A performance indicator is a defined metric used to monitor how effectively a process, asset, or organization meets its operational and business objectives.

A performance indicator is a defined metric used to measure how effectively a process, asset, team, or organization is achieving specific objectives. In industrial and regulated manufacturing environments, performance indicators are typically numeric values calculated in a consistent way over time so that trends, variances, and issues can be identified and investigated.

Performance indicators may describe efficiency, quality, safety, delivery, cost, or compliance. They are often tracked at different levels, such as plant, line, workcenter, product family, supplier, or shift. In information systems, performance indicators are commonly implemented as data fields, calculations, and dashboards in MES, ERP, QMS, and operations intelligence tools.

Types of performance indicators in manufacturing

In regulated and industrial operations, common categories of performance indicators include:

  • Operational efficiency: metrics such as OEE, throughput, cycle time, changeover time, and non-productive time (NPT).
  • Quality and compliance: first-pass yield, defect rate, scrap and rework, cost of poor quality (COPQ), nonconformance rates, and closure time for CAPA or MRB actions.
  • Delivery and supply chain: on-time delivery (OTD), schedule adherence, lead time, backlog, and supplier performance indicators such as supplier OTD and defect rates.
  • Asset and maintenance: equipment availability, mean time between failures (MTBF), mean time to repair (MTTR), and maintenance schedule adherence.
  • Workforce and training: training completion, certification currency, operator utilization, and cross-skill coverage on critical operations.

Operational use

In day-to-day operations, performance indicators are used to:

  • Monitor process stability and detect abnormal variation across shifts, lines, or sites.
  • Support problem-solving methods such as 8D, root cause analysis, and continuous improvement projects.
  • Provide evidence for internal and external audits, including quality and regulatory audits.
  • Align shop-floor activities with business objectives, such as cost reduction, lead-time reduction, or improved delivery reliability.
  • Feed management reviews and regular performance reviews at plant or enterprise level.

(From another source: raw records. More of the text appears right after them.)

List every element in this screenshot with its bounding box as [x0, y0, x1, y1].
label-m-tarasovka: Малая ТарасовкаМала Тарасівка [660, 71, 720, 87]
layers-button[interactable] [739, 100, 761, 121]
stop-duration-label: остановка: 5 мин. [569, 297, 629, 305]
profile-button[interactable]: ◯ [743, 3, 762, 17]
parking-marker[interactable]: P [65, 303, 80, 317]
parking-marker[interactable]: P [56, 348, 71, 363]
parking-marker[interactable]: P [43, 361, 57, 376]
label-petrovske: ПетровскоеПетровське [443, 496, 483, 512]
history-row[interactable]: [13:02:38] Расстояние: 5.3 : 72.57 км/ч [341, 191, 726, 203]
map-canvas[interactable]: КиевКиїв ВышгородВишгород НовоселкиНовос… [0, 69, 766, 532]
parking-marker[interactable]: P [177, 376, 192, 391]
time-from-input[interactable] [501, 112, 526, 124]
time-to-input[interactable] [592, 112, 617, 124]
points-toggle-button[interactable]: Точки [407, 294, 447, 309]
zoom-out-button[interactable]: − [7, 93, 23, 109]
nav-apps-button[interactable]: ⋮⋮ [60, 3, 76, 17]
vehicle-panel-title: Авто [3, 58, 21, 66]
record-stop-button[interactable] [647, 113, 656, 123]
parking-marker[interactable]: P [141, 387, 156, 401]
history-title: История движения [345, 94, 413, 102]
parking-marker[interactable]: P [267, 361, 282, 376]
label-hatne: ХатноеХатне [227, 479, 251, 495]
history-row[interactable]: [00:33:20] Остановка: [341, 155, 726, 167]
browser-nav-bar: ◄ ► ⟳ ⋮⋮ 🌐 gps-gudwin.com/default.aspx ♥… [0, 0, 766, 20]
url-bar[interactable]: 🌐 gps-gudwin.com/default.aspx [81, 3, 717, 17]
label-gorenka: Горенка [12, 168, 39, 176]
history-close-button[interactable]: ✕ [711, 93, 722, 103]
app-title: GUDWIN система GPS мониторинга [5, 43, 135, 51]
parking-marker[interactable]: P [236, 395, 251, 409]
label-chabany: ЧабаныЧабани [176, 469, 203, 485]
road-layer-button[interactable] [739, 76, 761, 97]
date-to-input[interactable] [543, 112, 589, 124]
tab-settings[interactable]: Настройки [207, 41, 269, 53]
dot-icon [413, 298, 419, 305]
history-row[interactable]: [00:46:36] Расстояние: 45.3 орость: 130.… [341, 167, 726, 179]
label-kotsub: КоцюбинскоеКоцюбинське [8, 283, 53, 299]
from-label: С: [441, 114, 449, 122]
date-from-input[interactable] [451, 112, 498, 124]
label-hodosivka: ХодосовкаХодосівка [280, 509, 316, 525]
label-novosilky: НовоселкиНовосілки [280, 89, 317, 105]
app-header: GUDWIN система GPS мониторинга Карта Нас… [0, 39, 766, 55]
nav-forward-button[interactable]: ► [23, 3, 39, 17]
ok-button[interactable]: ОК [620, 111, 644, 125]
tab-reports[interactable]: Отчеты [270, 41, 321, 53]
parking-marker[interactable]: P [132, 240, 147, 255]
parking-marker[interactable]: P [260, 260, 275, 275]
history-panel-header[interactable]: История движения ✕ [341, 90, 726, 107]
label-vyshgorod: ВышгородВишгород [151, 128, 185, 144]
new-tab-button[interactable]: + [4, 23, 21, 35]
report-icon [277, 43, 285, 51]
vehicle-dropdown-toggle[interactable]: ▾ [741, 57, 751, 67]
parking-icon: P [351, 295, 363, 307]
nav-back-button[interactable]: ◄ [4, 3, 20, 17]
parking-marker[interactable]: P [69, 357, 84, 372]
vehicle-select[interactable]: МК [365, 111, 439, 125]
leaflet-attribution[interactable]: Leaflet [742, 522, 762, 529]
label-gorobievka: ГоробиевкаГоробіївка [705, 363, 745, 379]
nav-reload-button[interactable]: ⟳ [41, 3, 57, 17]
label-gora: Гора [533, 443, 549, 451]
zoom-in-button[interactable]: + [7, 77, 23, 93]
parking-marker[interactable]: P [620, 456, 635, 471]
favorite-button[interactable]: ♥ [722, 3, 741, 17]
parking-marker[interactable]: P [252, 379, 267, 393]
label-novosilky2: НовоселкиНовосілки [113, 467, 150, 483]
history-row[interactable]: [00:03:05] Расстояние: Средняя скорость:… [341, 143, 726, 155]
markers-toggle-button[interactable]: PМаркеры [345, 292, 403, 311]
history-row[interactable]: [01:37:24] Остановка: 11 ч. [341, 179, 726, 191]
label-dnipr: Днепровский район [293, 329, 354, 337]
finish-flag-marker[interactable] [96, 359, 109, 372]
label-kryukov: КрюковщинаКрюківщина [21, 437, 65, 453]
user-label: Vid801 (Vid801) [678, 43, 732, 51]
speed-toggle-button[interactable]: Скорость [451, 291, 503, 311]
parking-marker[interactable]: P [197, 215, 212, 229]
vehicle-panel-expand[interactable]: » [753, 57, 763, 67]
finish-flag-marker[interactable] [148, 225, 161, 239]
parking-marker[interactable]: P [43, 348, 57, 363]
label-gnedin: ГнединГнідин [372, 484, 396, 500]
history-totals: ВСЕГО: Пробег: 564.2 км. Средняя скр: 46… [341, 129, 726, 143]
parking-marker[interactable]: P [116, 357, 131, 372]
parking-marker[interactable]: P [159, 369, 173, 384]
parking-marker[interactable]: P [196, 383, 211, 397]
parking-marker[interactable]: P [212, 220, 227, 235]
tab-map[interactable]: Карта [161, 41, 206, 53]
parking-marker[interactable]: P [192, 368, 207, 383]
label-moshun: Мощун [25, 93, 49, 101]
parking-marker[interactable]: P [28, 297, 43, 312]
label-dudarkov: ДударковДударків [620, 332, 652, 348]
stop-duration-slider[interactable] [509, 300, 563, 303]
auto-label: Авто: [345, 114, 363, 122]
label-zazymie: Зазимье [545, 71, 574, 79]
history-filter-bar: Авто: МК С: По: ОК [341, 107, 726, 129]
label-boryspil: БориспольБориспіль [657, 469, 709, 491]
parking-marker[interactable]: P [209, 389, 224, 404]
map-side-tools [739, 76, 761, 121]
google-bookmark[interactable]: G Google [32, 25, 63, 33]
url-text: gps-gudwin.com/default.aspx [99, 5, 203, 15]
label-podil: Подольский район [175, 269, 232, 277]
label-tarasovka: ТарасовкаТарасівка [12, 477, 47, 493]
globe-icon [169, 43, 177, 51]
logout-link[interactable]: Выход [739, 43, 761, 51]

Performance indicators are often configured in MES, ERP, and analytics platforms by defining data sources (for example, machine signals, work orders, inspection results), calculation logic, aggregation rules, and visualization (reports, scorecards, or dashboards).

Common confusion

The term is closely related to several others:

  • Key Performance Indicator (KPI): a KPI is typically a subset of performance indicators that are considered most critical for achieving strategic or regulatory objectives. All KPIs are performance indicators, but not all performance indicators are KPIs.
  • Metric or measure: any numeric value can be a metric, but it is usually called a performance indicator only when it is intentionally linked to a goal, target, or performance standard.

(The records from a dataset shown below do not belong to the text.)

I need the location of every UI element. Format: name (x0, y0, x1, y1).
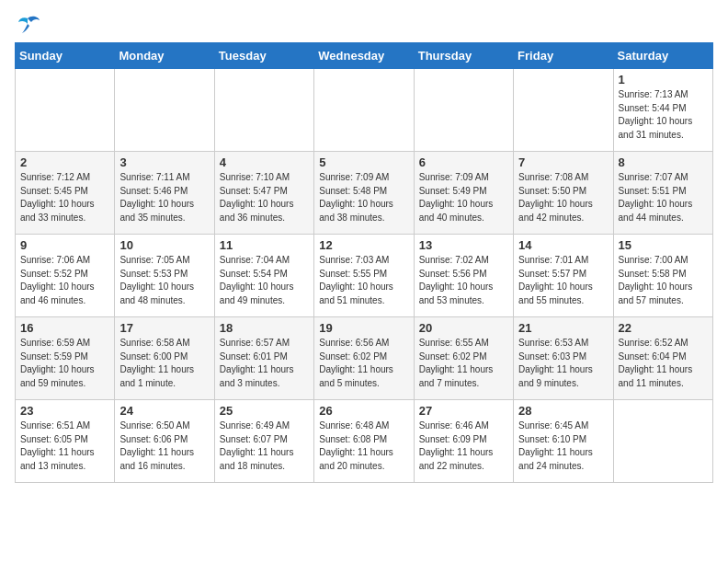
day-number: 8 (619, 155, 708, 169)
calendar-day-cell: 20Sunrise: 6:55 AM Sunset: 6:02 PM Dayli… (414, 317, 513, 400)
calendar-day-cell: 2Sunrise: 7:12 AM Sunset: 5:45 PM Daylig… (16, 152, 115, 235)
day-number: 18 (220, 321, 309, 335)
page-header (15, 15, 713, 35)
calendar-day-cell: 13Sunrise: 7:02 AM Sunset: 5:56 PM Dayli… (414, 235, 513, 317)
day-info: Sunrise: 6:58 AM Sunset: 6:00 PM Dayligh… (119, 337, 209, 390)
day-number: 6 (419, 155, 508, 169)
calendar-day-cell: 23Sunrise: 6:51 AM Sunset: 6:05 PM Dayli… (16, 400, 115, 483)
calendar-day-cell: 3Sunrise: 7:11 AM Sunset: 5:46 PM Daylig… (115, 152, 214, 235)
weekday-header-saturday: Saturday (613, 43, 712, 69)
day-number: 24 (119, 404, 209, 418)
calendar-week-row: 16Sunrise: 6:59 AM Sunset: 5:59 PM Dayli… (16, 317, 713, 400)
weekday-header-monday: Monday (115, 43, 214, 69)
day-info: Sunrise: 6:53 AM Sunset: 6:03 PM Dayligh… (518, 337, 608, 390)
calendar-empty-cell (214, 69, 313, 152)
calendar-empty-cell (613, 400, 712, 483)
day-number: 19 (319, 321, 408, 335)
calendar-empty-cell (314, 69, 414, 152)
calendar-day-cell: 7Sunrise: 7:08 AM Sunset: 5:50 PM Daylig… (514, 152, 613, 235)
day-info: Sunrise: 7:02 AM Sunset: 5:56 PM Dayligh… (419, 254, 508, 307)
day-number: 2 (20, 155, 109, 169)
day-info: Sunrise: 7:03 AM Sunset: 5:55 PM Dayligh… (319, 254, 408, 307)
calendar-day-cell: 6Sunrise: 7:09 AM Sunset: 5:49 PM Daylig… (414, 152, 513, 235)
day-info: Sunrise: 7:12 AM Sunset: 5:45 PM Dayligh… (20, 171, 109, 224)
day-info: Sunrise: 6:49 AM Sunset: 6:07 PM Dayligh… (220, 419, 309, 473)
calendar-day-cell: 5Sunrise: 7:09 AM Sunset: 5:48 PM Daylig… (314, 152, 414, 235)
day-number: 14 (518, 238, 608, 252)
day-number: 25 (220, 404, 309, 418)
weekday-header-sunday: Sunday (16, 43, 115, 69)
calendar-empty-cell (514, 69, 613, 152)
calendar-week-row: 2Sunrise: 7:12 AM Sunset: 5:45 PM Daylig… (16, 152, 713, 235)
day-info: Sunrise: 7:08 AM Sunset: 5:50 PM Dayligh… (518, 171, 608, 224)
calendar-day-cell: 26Sunrise: 6:48 AM Sunset: 6:08 PM Dayli… (314, 400, 414, 483)
day-number: 16 (20, 321, 109, 335)
day-info: Sunrise: 7:07 AM Sunset: 5:51 PM Dayligh… (619, 171, 708, 224)
calendar-day-cell: 22Sunrise: 6:52 AM Sunset: 6:04 PM Dayli… (613, 317, 712, 400)
calendar-day-cell: 15Sunrise: 7:00 AM Sunset: 5:58 PM Dayli… (613, 235, 712, 317)
day-info: Sunrise: 7:05 AM Sunset: 5:53 PM Dayligh… (119, 254, 209, 307)
calendar-day-cell: 12Sunrise: 7:03 AM Sunset: 5:55 PM Dayli… (314, 235, 414, 317)
day-number: 27 (419, 404, 508, 418)
calendar-header-row: SundayMondayTuesdayWednesdayThursdayFrid… (16, 43, 713, 69)
calendar-week-row: 23Sunrise: 6:51 AM Sunset: 6:05 PM Dayli… (16, 400, 713, 483)
day-info: Sunrise: 6:50 AM Sunset: 6:06 PM Dayligh… (119, 419, 209, 473)
day-number: 21 (518, 321, 608, 335)
day-number: 9 (20, 238, 109, 252)
day-info: Sunrise: 7:00 AM Sunset: 5:58 PM Dayligh… (619, 254, 708, 307)
day-number: 3 (119, 155, 209, 169)
day-info: Sunrise: 6:51 AM Sunset: 6:05 PM Dayligh… (20, 419, 109, 473)
calendar-day-cell: 1Sunrise: 7:13 AM Sunset: 5:44 PM Daylig… (613, 69, 712, 152)
weekday-header-tuesday: Tuesday (214, 43, 313, 69)
calendar-day-cell: 11Sunrise: 7:04 AM Sunset: 5:54 PM Dayli… (214, 235, 313, 317)
weekday-header-friday: Friday (514, 43, 613, 69)
day-number: 13 (419, 238, 508, 252)
day-number: 23 (20, 404, 109, 418)
calendar-empty-cell (115, 69, 214, 152)
day-info: Sunrise: 7:09 AM Sunset: 5:48 PM Dayligh… (319, 171, 408, 224)
calendar-day-cell: 16Sunrise: 6:59 AM Sunset: 5:59 PM Dayli… (16, 317, 115, 400)
day-number: 4 (220, 155, 309, 169)
calendar-empty-cell (414, 69, 513, 152)
calendar-day-cell: 19Sunrise: 6:56 AM Sunset: 6:02 PM Dayli… (314, 317, 414, 400)
day-info: Sunrise: 6:46 AM Sunset: 6:09 PM Dayligh… (419, 419, 508, 473)
day-info: Sunrise: 6:45 AM Sunset: 6:10 PM Dayligh… (518, 419, 608, 473)
day-info: Sunrise: 6:48 AM Sunset: 6:08 PM Dayligh… (319, 419, 408, 473)
day-number: 15 (619, 238, 708, 252)
calendar-day-cell: 27Sunrise: 6:46 AM Sunset: 6:09 PM Dayli… (414, 400, 513, 483)
day-number: 12 (319, 238, 408, 252)
day-number: 5 (319, 155, 408, 169)
day-info: Sunrise: 7:09 AM Sunset: 5:49 PM Dayligh… (419, 171, 508, 224)
day-info: Sunrise: 6:59 AM Sunset: 5:59 PM Dayligh… (20, 337, 109, 390)
calendar-day-cell: 17Sunrise: 6:58 AM Sunset: 6:00 PM Dayli… (115, 317, 214, 400)
day-number: 28 (518, 404, 608, 418)
day-info: Sunrise: 7:04 AM Sunset: 5:54 PM Dayligh… (220, 254, 309, 307)
day-info: Sunrise: 7:10 AM Sunset: 5:47 PM Dayligh… (220, 171, 309, 224)
day-number: 1 (619, 73, 708, 86)
calendar-day-cell: 10Sunrise: 7:05 AM Sunset: 5:53 PM Dayli… (115, 235, 214, 317)
logo-bird-icon (15, 15, 40, 35)
day-number: 7 (518, 155, 608, 169)
day-info: Sunrise: 7:01 AM Sunset: 5:57 PM Dayligh… (518, 254, 608, 307)
calendar-day-cell: 8Sunrise: 7:07 AM Sunset: 5:51 PM Daylig… (613, 152, 712, 235)
day-number: 26 (319, 404, 408, 418)
weekday-header-wednesday: Wednesday (314, 43, 414, 69)
calendar-day-cell: 18Sunrise: 6:57 AM Sunset: 6:01 PM Dayli… (214, 317, 313, 400)
weekday-header-thursday: Thursday (414, 43, 513, 69)
day-number: 17 (119, 321, 209, 335)
calendar-day-cell: 24Sunrise: 6:50 AM Sunset: 6:06 PM Dayli… (115, 400, 214, 483)
calendar-day-cell: 14Sunrise: 7:01 AM Sunset: 5:57 PM Dayli… (514, 235, 613, 317)
day-number: 11 (220, 238, 309, 252)
day-number: 20 (419, 321, 508, 335)
day-info: Sunrise: 6:56 AM Sunset: 6:02 PM Dayligh… (319, 337, 408, 390)
calendar-day-cell: 25Sunrise: 6:49 AM Sunset: 6:07 PM Dayli… (214, 400, 313, 483)
day-info: Sunrise: 7:13 AM Sunset: 5:44 PM Dayligh… (619, 88, 708, 142)
calendar-day-cell: 21Sunrise: 6:53 AM Sunset: 6:03 PM Dayli… (514, 317, 613, 400)
day-info: Sunrise: 7:11 AM Sunset: 5:46 PM Dayligh… (119, 171, 209, 224)
calendar-week-row: 1Sunrise: 7:13 AM Sunset: 5:44 PM Daylig… (16, 69, 713, 152)
day-info: Sunrise: 7:06 AM Sunset: 5:52 PM Dayligh… (20, 254, 109, 307)
calendar-day-cell: 4Sunrise: 7:10 AM Sunset: 5:47 PM Daylig… (214, 152, 313, 235)
day-number: 10 (119, 238, 209, 252)
logo (15, 15, 44, 35)
day-info: Sunrise: 6:55 AM Sunset: 6:02 PM Dayligh… (419, 337, 508, 390)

Relationship to standards and frameworks

In manufacturing, performance indicators are often aligned with industry frameworks and standards that define standardized metrics. For example, OEE, availability, performance, and quality measures are widely used as standardized operational performance indicators, and some standards describe families of manufacturing KPIs to support benchmarking and consistent reporting. Organizations may adapt or extend these indicators to reflect their specific processes, regulatory context, and system landscape.